Herbs (Global Traditional) · Ayurveda
Gokarna (Clitoria ternatea) (Clitoria ternatea)
Moderate Evidencebotanical
Hermetica Superfood Encyclopedia
Clitoria ternatea (butterfly pea flower) contains anthocyanins, particularly ternatin, that cross the blood-brain barrier and exhibit neuroprotective activity. The compound modulates neurotransmitter systems and reduces oxidative stress in neural tissues.
Gokarna (Clitoria ternatea), commonly known as butterfly pea or blue pea, is a perennial climbing plant native to tropical Asia including India, Southeast Asia, and Australia. The vibrant blue flower petals are the primary source, extracted using water or ethanol-based methods at controlled temperatures (50-60°C) to preserve the anthocyanin compounds responsible for its distinctive color and bioactivity.
The research dossier reveals no human clinical trials, RCTs, or meta-analyses for Clitoria ternatea have been conducted or published. Current literature focuses exclusively on extraction optimization, phytochemical analysis, and preclinical characterization rather than human therapeutic studies.
No clinically studied dosage ranges have been established for Gokarna extracts, powders, or standardized forms. Traditional preparations include decoctions and powders from flowers and roots, but specific therapeutic doses lack scientific validation. Consult a healthcare provider before starting any new supplement.
Clitoria ternatea (Gokarna/Butterfly pea) contains bioactive compounds primarily concentrated in flowers, seeds, leaves, and roots. Flowers (most studied): anthocyanins 1–3 mg/g dry weight, predominantly ternatins (A1, A2, B1, B2, C1, C2, C3, D1, D2) — polyacylated delphinidin-based pigments unique to this species; flavonoids including kaempferol and quercetin derivatives (~0.5–1.2 mg/g); p-coumaric acid and other phenolic acids (~0.3–0.8 mg/g). Seeds: protein content approximately 18–22% dry weight; fatty acids including palmitic acid (~25% of total fats), stearic acid (~6%), oleic acid (~15%), linoleic acid (~35%); cyclotides (macrocyclic peptides — cliotides T1–T7) with demonstrated bioactivity; total carbohydrates ~55–60% dry weight; crude fiber ~6–8% dry weight. Leaves: chlorophyll a and b; carotenoids including beta-carotene (~0.8–1.2 mg/100g fresh weight); total phenolics ~15–25 mg GAE/g dry weight; vitamin C approximately 10–15 mg/100g fresh weight. Roots: taraxerol and taraxerone (triterpenoids) — considered primary nootropic compounds in Ayurvedic use; aparajitin and clitorin (flavonoid glycosides). Mineral content (leaves/flowers): calcium ~180–220 mg/100g dry weight; iron ~3–5 mg/100g dry weight; potassium ~280–350 mg/100g dry weight; magnesium ~60–90 mg/100g dry weight. Bioavailability notes: Ternatin anthocyanins show moderate bioavailability (~5–10%) consistent with most anthocyanins; fat-soluble compounds (triterpenoids) benefit from co-consumption with dietary fats; cyclotides are resistant to enzymatic degradation, enhancing oral bioavailability relative to linear peptides; aqueous extraction (traditional preparation as tea/decoction) efficiently captures water-soluble anthocyanins and flavonoids but yields minimal triterpenoids from roots.

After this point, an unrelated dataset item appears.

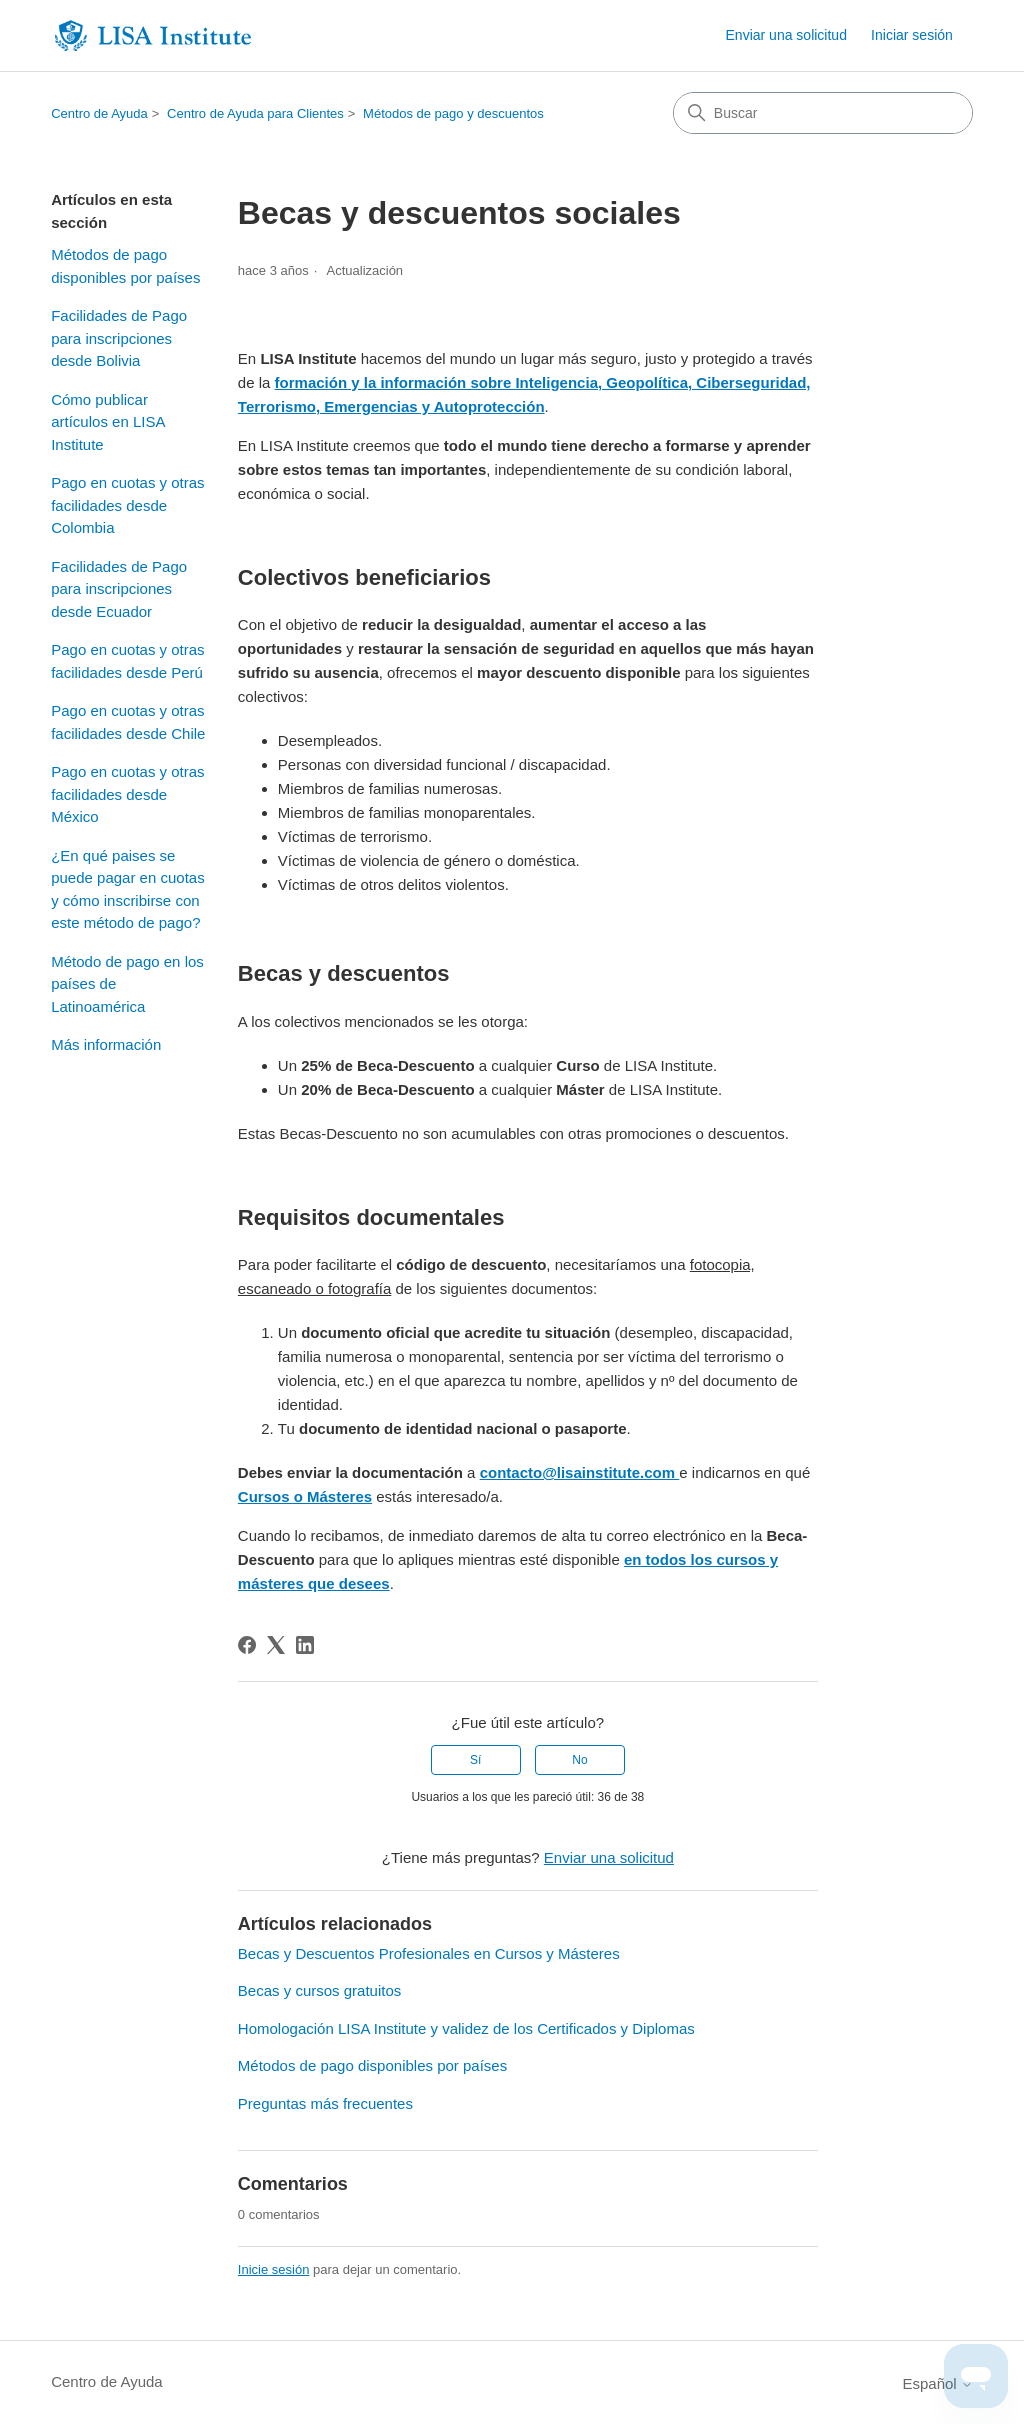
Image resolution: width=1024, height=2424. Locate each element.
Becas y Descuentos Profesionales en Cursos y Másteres (429, 1953)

Ternatin and other anthocyanins in Clitoria ternatea inhibit acetylcholinesterase enzyme activity, enhancing cholinergic neurotransmission in the brain. These compounds also activate Nrf2 pathways to upregulate antioxidant enzymes like glutathione peroxidase. The anthocyanins modulate cyclooxygenase-2 (COX-2) expression, reducing inflammatory prostaglandin synthesis.
Current evidence for Clitoria ternatea relies primarily on traditional Ayurvedic documentation spanning over 1,000 years rather than modern clinical trials. In vitro studies demonstrate acetylcholinesterase inhibition rates of 60-80% with concentrated extracts. Animal studies show improved spatial memory performance in maze tests, but human clinical data remains limited. No randomized controlled trials have established therapeutic dosages or measured clinical outcomes in human subjects.

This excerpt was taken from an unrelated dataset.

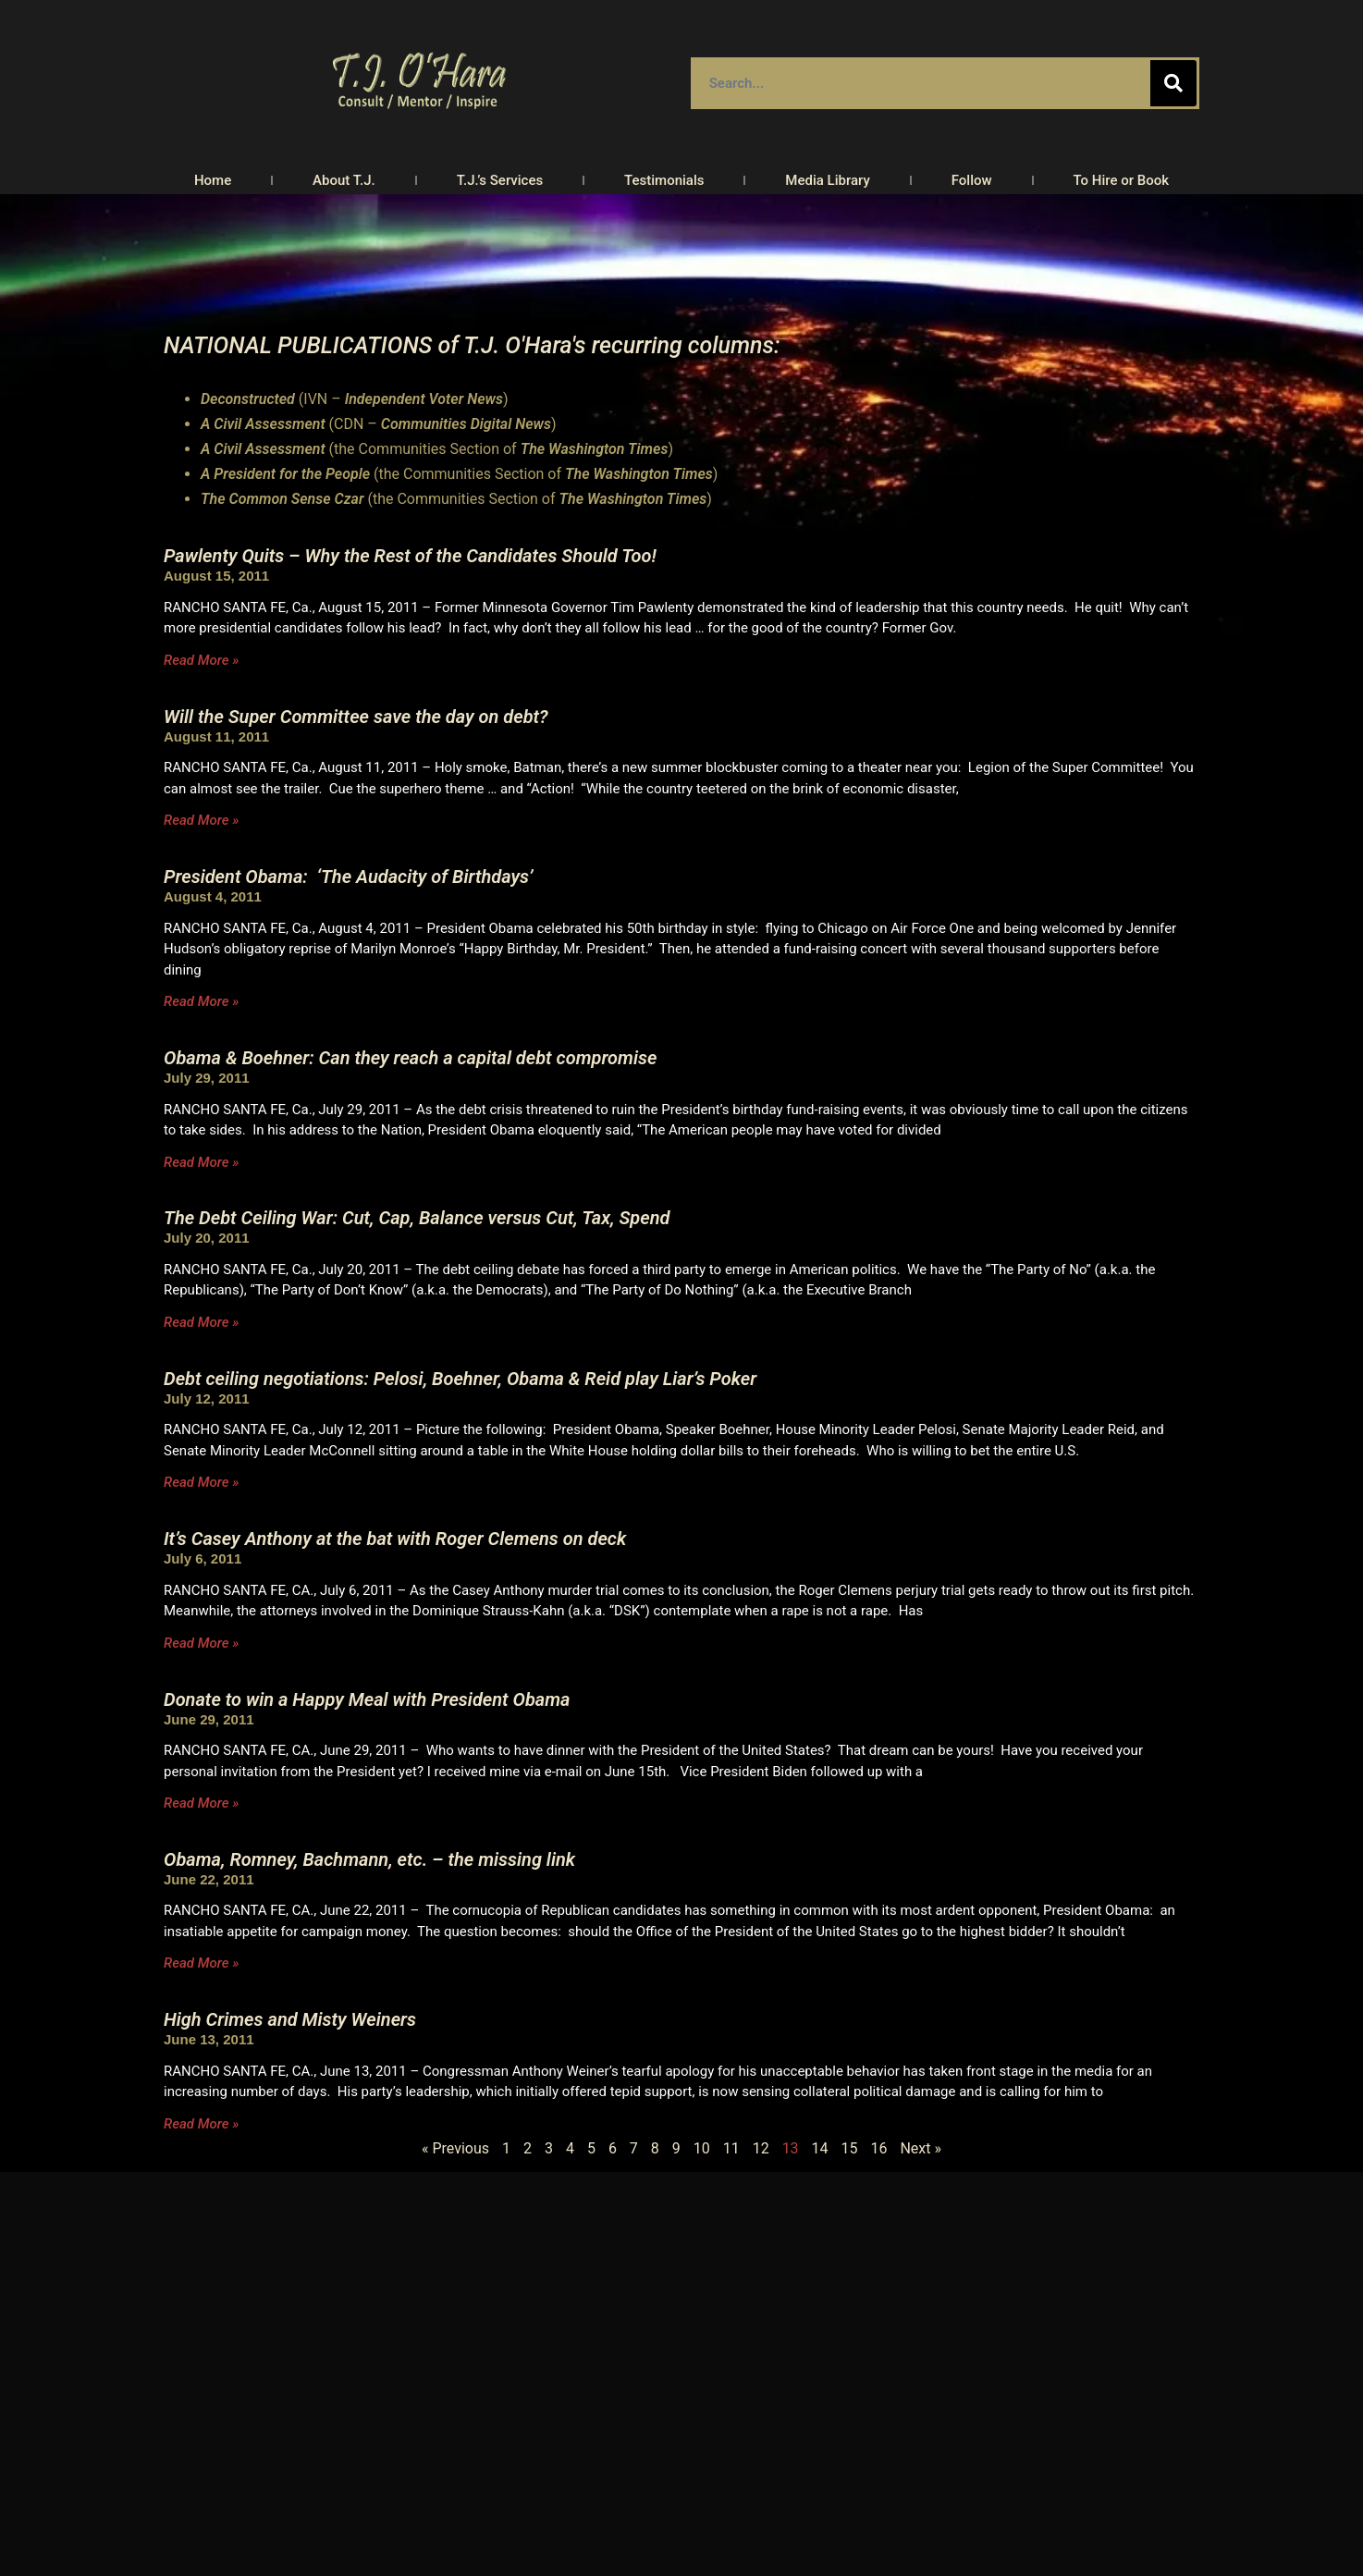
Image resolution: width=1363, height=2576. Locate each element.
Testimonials (664, 180)
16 (878, 2148)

Clitoria ternatea appears generally well-tolerated based on traditional use patterns, though comprehensive safety data is lacking. The herb may theoretically interact with cholinesterase inhibitor medications due to its acetylcholinesterase-inhibiting properties. High anthocyanin intake could potentially affect blood clotting in individuals taking anticoagulant medications. Pregnant and breastfeeding women should avoid use due to insufficient safety data during these periods.